= Baal Marqod =

Phoenician god of dancing

Baal Marqod (in Greek alphabet: ΒΑΛ ΜΑΡΚΟΔ, in Latin alphabet: BALMARCOD, restored in 𐤁𐤏𐤋 𐤌𐤓𐤒𐤃) was a Phoenician god of dancing. He is attested in Greek and Latin inscriptions from the Maronite monastery in Deir al-Qal'a (near Beit Mery), which was built on a sanctuary dedicated to Baal Marqod, built in the first century CE. Although 19th century scholar had made some different hypotheses of the nature of this god, he is commonly explained as "Baal of dancing" or "lord of dancing" (Baal is both a noun meaning "lord" and a divine name). The name is believed to correspond with his Greek title κοίρανος κωμων (κῶμοι implies games and dances). It is unknown whether he is called so because he was considered the creator of dancing or because dancing was merely the proper way to worship him.

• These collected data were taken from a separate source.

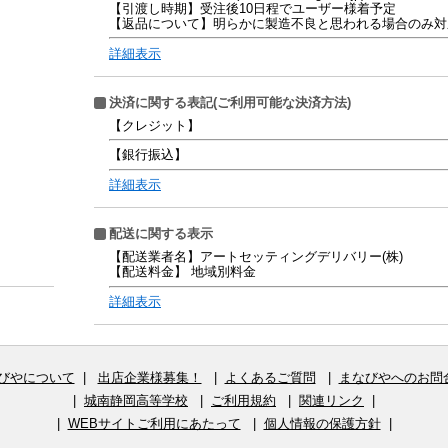
【引渡し時期】受注後10日程でユーザー様着予定
【返品について】明らかに製造不良と思われる場合のみ対
詳細表示
決済に関する表記(ご利用可能な決済方法)
【クレジット】
【銀行振込】
詳細表示
配送に関する表示
【配送業者名】アートセッティングデリバリー(株)
【配送料金】 地域別料金
詳細表示
びやについて
|
出店企業様募集！
|
よくあるご質問
|
まなびやへのお問
|
城南静岡高等学校
|
ご利用規約
|
関連リンク
|
|
WEBサイトご利用にあたって
|
個人情報の保護方針
|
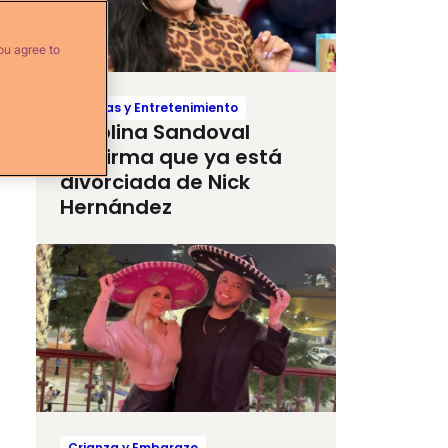
ou agree to
Noticias y Entretenimiento
Carolina Sandoval
confirma que ya está
divorciada de Nick
Hernández
Crianza y Embarazo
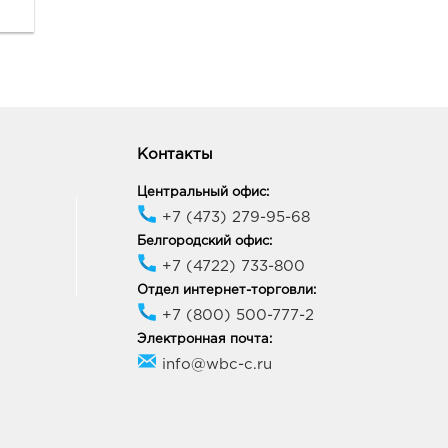
Контакты
Центральный офис:
+7 (473) 279-95-68
Белгородский офис:
+7 (4722) 733-800
Отдел интернет-торговли:
+7 (800) 500-777-2
Электронная почта:
info@wbc-c.ru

The inscriptions often addressed him as "Iupiter Optimus Maximus Balmarcod" (not Jupiter Optimus Maximus Capitolinus). In one inscription he was called also Μηγριν, meaning threshing floor, as in Hebrew grn), and it may mean that Baal Marqod was also the protector of the crops.

Baal Marqod is mentioned in the modern play Le Martyre de saint Sébastien.